With virtual meeting opportunities multiplying in the past two years, we’ve been challenged to re-evaluate and rethink our major language industry events. Many old-timers seem more attracted to intimate, organic and egalitarian ways of sharing views (just look at Clubhouse). It’s easy to glance at a speaker event programme and think “what’s new, I’ve heard it all before”. And it’s true, not every presentation is original.

However, it was evident from the talks at GALA Connected 2021 that the language services sector today covers so many evolving services, fast-moving technologies, diverse talent pools, interested stakeholders and hugely different client industries, that we all feel there are corners of our own industry we don’t know enough about.

Originality may be a bit overrated. Not everyone is original in business either. You don’t need a unique business idea to run a successful language services business. In fact, knowing that clients have paid for a similar service before is reassuring. It means that there is demand for your offering and if clients are buying it from others, they may buy it from you too. Most language service companies run their operations on the principle of giving their clients what they want and competing on being either cheap, fast or good at it.

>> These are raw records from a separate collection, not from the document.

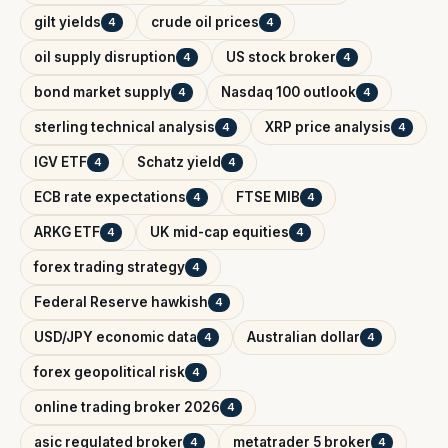
gilt yields
crude oil prices
4
4
oil supply disruption
US stock broker
4
4
bond market supply
Nasdaq 100 outlook
4
4
sterling technical analysis
XRP price analysis
4
4
IGV ETF
Schatz yield
4
4
ECB rate expectations
FTSE MIB
4
4
ARKG ETF
UK mid-cap equities
4
4
forex trading strategy
4
Federal Reserve hawkish
4
USD/JPY economic data
Australian dollar
4
4
forex geopolitical risk
4
online trading broker 2026
4
asic regulated broker
metatrader 5 broker
4
4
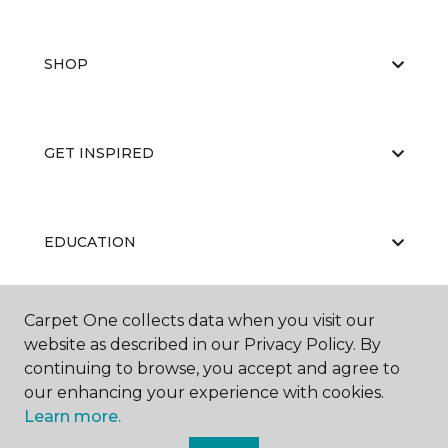
SHOP
GET INSPIRED
EDUCATION
Carpet One collects data when you visit our
ABOUT US
website as described in our Privacy Policy. By
continuing to browse, you accept and agree to
our enhancing your experience with cookies.
Learn more.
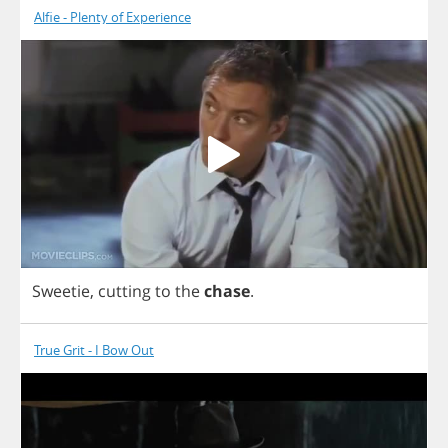
Alfie - Plenty of Experience
Sweetie
,
cutting
to
the
chase
.
True Grit - I Bow Out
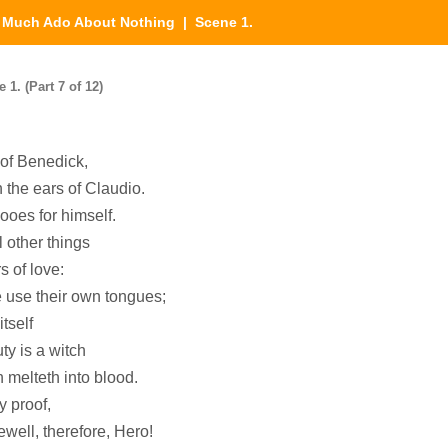
|
Much Ado About Nothing
| Scene 1.
. (Part 7 of 12)
of Benedick,
h the ears of Claudio.
wooes for himself.
l other things
s of love:
ve use their own tongues;
itself
ty is a witch
 melteth into blood.
y proof,
ewell, therefore, Hero!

But we must differentiate on other kind of value too. It’s essential for enabling localisation buyers to make informed choices. The way to differentiate here is to explain how we create value added, over and above the baseline value the client can get from any LSP. That value added needs to match at least one of the localisation buyers’ pain points, whether it’s to give them everything they need as a one-stop vendor, be a specialist partner who knows their vertical and becomes part of their community, be a regional expert who helps them enter a specific market, or to transform the efficiency of their localisation operation with technology.

Here in the UK, the Association of Translation Companies is organising a ‘Stand Out – Be Outstanding’ competition that celebrates the language service companies that specialise – and who, as specialists, provide services to their industry partners. We at Sandberg are proud sponsors of the competition, having helped LSPs around the globe for 25 years with localisation into the Nordic languages and English. It was befitting that our Operations Manager Susan Hoare was on the judging panel, since adding outstanding value is something her own teams have been praised for. Their production excellence has repeatedly earned them high client feedback scores like ‘added value provided by this team: 5/5’.

Whether in service provision or public speaking, value added is closely linked with authenticity. It’s not enough to talk the talk – the talk must be substantiated with stellar evidence. Speaking of which, GALA Connected 2021 showcased dozens of language industry professionals who had clearly distilled months and years of personal experience into their inspiring bite-size presentations. Here are a couple of quotes from what they said that I find both insightful and actionable:

“Introverts can be immensely drained by being constantly in video calls. They are not used to looking at their own reflection all the time, it makes them feel they are always on stage.”

“Language service buyers want agility, accessibility, engagement, quality – in this order.

Language service providers offer quality, process, price, agility – in this order.”

“A flat discount for MTPE does not work. And the parameters based on edit distance are even worse, because they introduce unpredictability and still don’t correlate with the time spent by the post-editor.”

“Data services are the shining new thing that can transform our lives and give us purpose for the next ten years. Maybe.”

I for one treasure the curated content that language industry associations and organisations make available to us. Maybe it’s because I’m old enough to remember the days when all the knowledge sharing we had was anecdotal. I continue to enjoy that kind of confidential sharing within my personal networks, but I’ll also persist in contributing to and engaging with the industry’s flagship events.